I wrote about the cost of memory allocation in a recent post. Given a fixed amount of memory needed, reserve a large chunk in one go is cheaper than grabing smaller chunks one at a time. I did not realize that Cpp has the facility to take advantage of that until reading through the code of folly::IOBuf.

For example, we have a class Obj and want to reserve an array of N instances of Obj.

class Obj {
	int i1;
	int i2;
	int i3; 
	char a2;
	long l1;
	long ar[10];
};

Normal approach would be to run a loop and create each object with new operator. Everytime new is invoked, memory allocator looks for area in heap that is big enough to contain the object and reseve that area of memory.

static Obj** create_objs() {
	int c = COUNT;
	Obj** r = new Obj*[c];
	for (int i = 0; i < c; i++) {	
		// let memory allocator find free memory in heap.
		r[i] = new Obj();	
	}
	return r;
}

With C++, say for 100 instances, instead of looking for free space 100 times, the program can reserve a buffer large enough for all objects in one go. new operator can then be instructed to initiate object on that buffer. Below code does just that.

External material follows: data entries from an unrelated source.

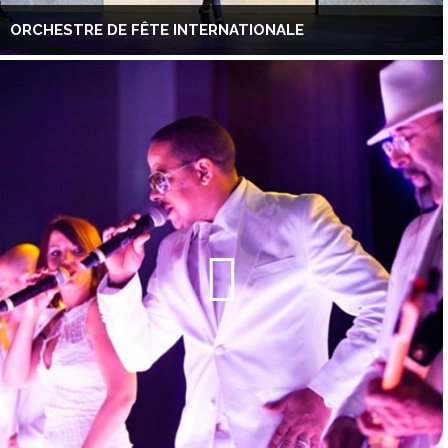
ORCHESTRE DE FÊTE INTERNATIONALE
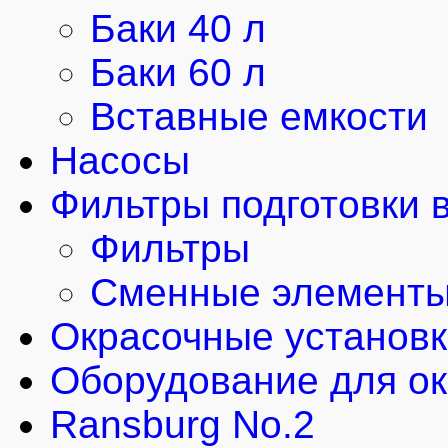
Баки 40 л
Баки 60 л
Вставные емкости
Насосы
Фильтры подготовки 
Фильтры
Сменные элемент
Окрасочные установ
Оборудование для ок
Ransburg No.2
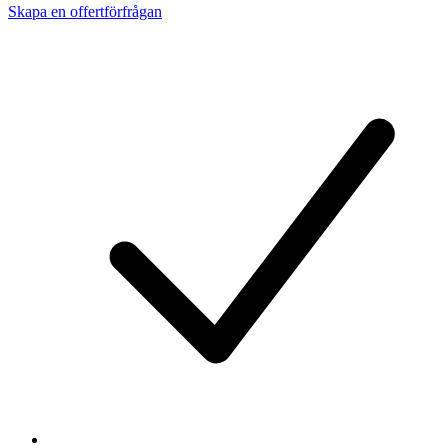
Skapa en offertförfrågan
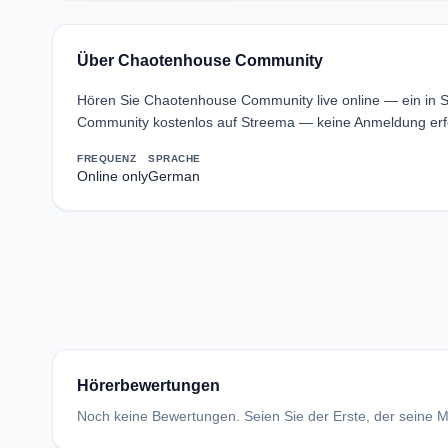
Über Chaotenhouse Community
Hören Sie Chaotenhouse Community live online — ein in 
Community kostenlos auf Streema — keine Anmeldung erfo
FREQUENZ
SPRACHE
Online only
German
Hörerbewertungen
Noch keine Bewertungen. Seien Sie der Erste, der seine Me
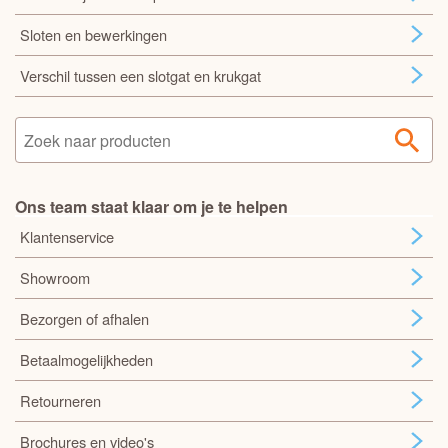
Sloten en bewerkingen
Verschil tussen een slotgat en krukgat
Ons team staat klaar om je te helpen
Klantenservice
Showroom
Bezorgen of afhalen
Betaalmogelijkheden
Retourneren
Brochures en video's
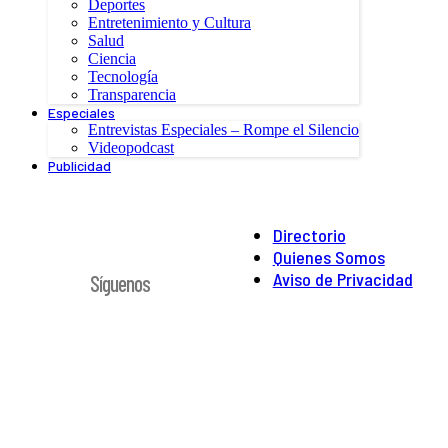
Deportes
Entretenimiento y Cultura
Salud
Ciencia
Tecnología
Transparencia
Especiales
Entrevistas Especiales – Rompe el Silencio
Videopodcast
Publicidad
Directorio
Quienes Somos
Aviso de Privacidad
Síguenos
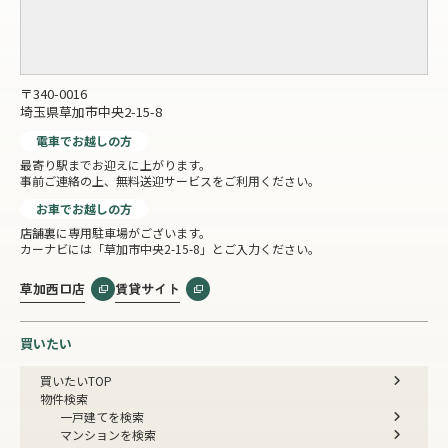
〒340-0016
埼玉県草加市中央2-15-8
電車でお越しの方
最寄り駅までお迎えに上がります。
事前ご連絡の上、無料送迎サービスをご利用ください。
お車でお越しの方
店舗裏に専用駐車場がございます。
カーナビには「草加市中央2-15-8」とご入力ください。
草加西口店
賃貸サイト
買いたい
買いたいTOP
物件検索
一戸建てを検索
マンションを検索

static Obj** create_objs_on_buf() {
	int c = COUNT, s = sizeof(Obj);
	int buf_size = s * c;
	Obj** r = new Obj*[c];

	// reserve a buffer large enough for all new objects
	uint8_t* buf = static_cast<uint8_t*>(malloc(buf_size));
	uint8_t* start = buf;
	for (int i = 0; i < c; i++) {
		// allocate new object on buffer
		r[i] = new (start) Obj;
		start += s;
	} 	
	return r;		
}

Lets compare the efficiency of each approach with COUNT = 100000.

int main(int argc, char *argv[]) {
	std::clock_t start;
    start = std::clock();
	auto r = create_objs_on_buf(); // or create_objs()
	std::cout << "Time: " << (std::clock() - start) << " ticks" << std::endl;
    return 0;
}

// output of create_objs_on_buf
// Time: 1936 ticks
// output of create_objs
// Time: 9114 ticks

create_objs takes 5 times more CPU ticks than create_objs_on_buf. Point has been made. However, in reality, the trouble may not be worthwhile. The later approach results in program complexity where object can’t be freed independently, thus only suitable for scenario when objects’ life cycles are tied together. Secondly, reserving a continuous area in memory can lead to larger heap in case of memory fragmentation. And after all, though 5 time faster sounds like a lot, it may not result in visible performance impact. The demo code allocated a fairly large no. of objects, yet timing difference is only a few ns on a 1.6Ghz core.